===== Exercise data =====

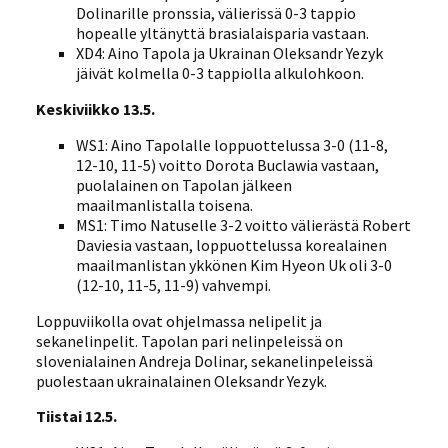
Dolinarille pronssia, välierissä 0-3 tappio
hopealle yltänyttä brasialaisparia vastaan.
XD4: Aino Tapola ja Ukrainan Oleksandr Yezyk
jäivät kolmella 0-3 tappiolla alkulohkoon.
Keskiviikko 13.5.
WS1: Aino Tapolalle loppuottelussa 3-0 (11-8,
12-10, 11-5) voitto Dorota Buclawia vastaan,
puolalainen on Tapolan jälkeen
maailmanlistalla toisena.
MS1: Timo Natuselle 3-2 voitto välierästä Robert
Daviesia vastaan, loppuottelussa korealainen
maailmanlistan ykkönen Kim Hyeon Uk oli 3-0
(12-10, 11-5, 11-9) vahvempi.
Loppuviikolla ovat ohjelmassa nelipelit ja
sekanelinpelit. Tapolan pari nelinpeleissä on
slovenialainen Andreja Dolinar, sekanelinpeleissä
puolestaan ukrainalainen Oleksandr Yezyk.
Tiistai 12.5.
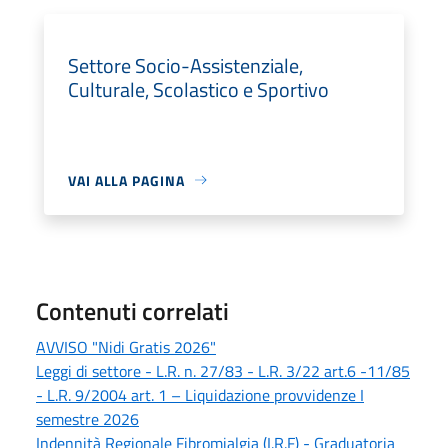
Settore Socio-Assistenziale,
Culturale, Scolastico e Sportivo
VAI ALLA PAGINA
Contenuti correlati
AVVISO "Nidi Gratis 2026"
Leggi di settore - L.R. n. 27/83 - L.R. 3/22 art.6 -11/85
- L.R. 9/2004 art. 1 – Liquidazione provvidenze I
semestre 2026
Indennità Regionale Fibromialgia (I.R.F) - Graduatoria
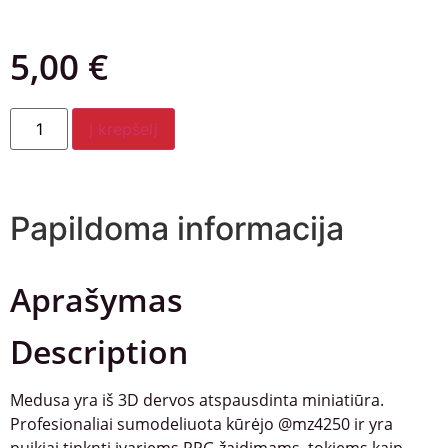
5,00
€
Į krepšelį
Papildoma informacija
Aprašymas
Description
Medusa yra iš 3D dervos atspausdinta miniatiūra.
Profesionaliai sumodeliuota kūrėjo @mz4250 ir yra
puikiai tinknti įvariems RPG žaidimams, tokiems kaip,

=====

▶ _Work required_
Only the lines between the one with "jäivät kolmella 0-3 tappiolla alkulohkoon." and the one with "- L.R. 9/2004", those two included, get copied from the material above. Keep it exact and free of pictures.

▶ _Task answer_
jäivät kolmella 0-3 tappiolla alkulohkoon.
Keskiviikko 13.5.
WS1: Aino Tapolalle loppuottelussa 3-0 (11-8,
12-10, 11-5) voitto Dorota Buclawia vastaan,
puolalainen on Tapolan jälkeen
maailmanlistalla toisena.
MS1: Timo Natuselle 3-2 voitto välierästä Robert
Daviesia vastaan, loppuottelussa korealainen
maailmanlistan ykkönen Kim Hyeon Uk oli 3-0
(12-10, 11-5, 11-9) vahvempi.
Loppuviikolla ovat ohjelmassa nelipelit ja
sekanelinpelit. Tapolan pari nelinpeleissä on
slovenialainen Andreja Dolinar, sekanelinpeleissä
puolestaan ukrainalainen Oleksandr Yezyk.
Tiistai 12.5.
Settore Socio-Assistenziale,
Culturale, Scolastico e Sportivo
VAI ALLA PAGINA
Contenuti correlati
AVVISO "Nidi Gratis 2026"
Leggi di settore - L.R. n. 27/83 - L.R. 3/22 art.6 -11/85
- L.R. 9/2004 art. 1 – Liquidazione provvidenze I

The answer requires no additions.